++++ Data supplied

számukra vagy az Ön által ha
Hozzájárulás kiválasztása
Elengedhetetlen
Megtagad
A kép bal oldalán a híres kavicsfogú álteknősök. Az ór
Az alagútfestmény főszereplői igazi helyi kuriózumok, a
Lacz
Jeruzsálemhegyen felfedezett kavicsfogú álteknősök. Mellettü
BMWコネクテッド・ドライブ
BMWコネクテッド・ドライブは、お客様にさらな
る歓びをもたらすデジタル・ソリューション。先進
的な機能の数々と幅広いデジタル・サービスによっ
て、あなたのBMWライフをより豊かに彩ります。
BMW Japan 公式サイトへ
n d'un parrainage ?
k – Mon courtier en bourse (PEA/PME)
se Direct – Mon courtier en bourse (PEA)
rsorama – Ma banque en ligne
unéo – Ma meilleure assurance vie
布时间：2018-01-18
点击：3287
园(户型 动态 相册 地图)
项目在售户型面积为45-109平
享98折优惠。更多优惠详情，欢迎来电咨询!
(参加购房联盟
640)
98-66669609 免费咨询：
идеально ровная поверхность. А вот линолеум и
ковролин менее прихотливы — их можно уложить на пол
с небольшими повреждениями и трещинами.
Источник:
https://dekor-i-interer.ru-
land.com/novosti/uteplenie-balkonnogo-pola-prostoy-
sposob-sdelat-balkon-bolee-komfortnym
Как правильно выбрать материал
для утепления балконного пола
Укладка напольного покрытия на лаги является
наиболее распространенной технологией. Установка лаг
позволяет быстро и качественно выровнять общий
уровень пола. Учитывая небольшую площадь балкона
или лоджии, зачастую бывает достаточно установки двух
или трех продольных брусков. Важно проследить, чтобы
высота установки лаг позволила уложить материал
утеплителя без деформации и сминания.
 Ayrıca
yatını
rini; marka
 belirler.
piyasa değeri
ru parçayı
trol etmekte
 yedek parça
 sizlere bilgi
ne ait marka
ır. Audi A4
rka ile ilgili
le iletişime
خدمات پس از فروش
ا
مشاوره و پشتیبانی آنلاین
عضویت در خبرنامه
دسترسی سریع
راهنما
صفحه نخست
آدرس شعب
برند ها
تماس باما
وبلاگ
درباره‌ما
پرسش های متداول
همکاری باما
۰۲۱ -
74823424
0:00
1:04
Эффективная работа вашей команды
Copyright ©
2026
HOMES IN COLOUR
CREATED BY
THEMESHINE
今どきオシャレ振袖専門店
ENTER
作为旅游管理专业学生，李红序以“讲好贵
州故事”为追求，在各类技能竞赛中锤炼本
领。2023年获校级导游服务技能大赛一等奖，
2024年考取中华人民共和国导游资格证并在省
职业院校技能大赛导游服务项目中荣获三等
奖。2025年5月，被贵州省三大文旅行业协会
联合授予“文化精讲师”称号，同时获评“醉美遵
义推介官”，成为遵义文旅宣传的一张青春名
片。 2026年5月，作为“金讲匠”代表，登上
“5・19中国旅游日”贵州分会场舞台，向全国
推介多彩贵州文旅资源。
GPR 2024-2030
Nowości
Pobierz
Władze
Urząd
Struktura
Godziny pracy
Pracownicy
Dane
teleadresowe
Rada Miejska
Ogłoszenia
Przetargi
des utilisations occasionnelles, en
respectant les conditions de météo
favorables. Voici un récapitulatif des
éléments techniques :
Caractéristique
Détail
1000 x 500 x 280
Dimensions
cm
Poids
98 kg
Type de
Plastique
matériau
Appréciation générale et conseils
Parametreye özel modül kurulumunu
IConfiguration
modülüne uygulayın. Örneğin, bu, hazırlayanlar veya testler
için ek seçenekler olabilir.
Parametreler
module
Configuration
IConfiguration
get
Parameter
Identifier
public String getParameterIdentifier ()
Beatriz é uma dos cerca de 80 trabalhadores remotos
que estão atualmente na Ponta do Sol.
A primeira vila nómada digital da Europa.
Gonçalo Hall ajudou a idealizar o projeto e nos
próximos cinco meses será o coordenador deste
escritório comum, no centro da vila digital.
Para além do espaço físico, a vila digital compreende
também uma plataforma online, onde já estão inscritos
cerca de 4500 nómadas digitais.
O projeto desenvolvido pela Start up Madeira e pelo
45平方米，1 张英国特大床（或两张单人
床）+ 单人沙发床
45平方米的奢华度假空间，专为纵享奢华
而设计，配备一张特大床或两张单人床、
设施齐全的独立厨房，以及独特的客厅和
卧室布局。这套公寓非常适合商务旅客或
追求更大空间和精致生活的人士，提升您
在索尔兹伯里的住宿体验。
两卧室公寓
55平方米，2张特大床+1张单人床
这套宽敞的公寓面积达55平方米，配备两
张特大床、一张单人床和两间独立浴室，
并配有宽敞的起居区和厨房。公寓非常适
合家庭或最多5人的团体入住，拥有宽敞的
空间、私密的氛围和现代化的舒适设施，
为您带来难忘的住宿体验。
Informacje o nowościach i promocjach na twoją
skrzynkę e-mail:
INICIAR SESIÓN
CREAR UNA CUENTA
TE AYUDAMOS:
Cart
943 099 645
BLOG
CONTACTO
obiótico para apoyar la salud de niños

++++++++

For every line in the data above that has the string "материал", return that line.

Как правильно выбрать материал
высота установки лаг позволила уложить материал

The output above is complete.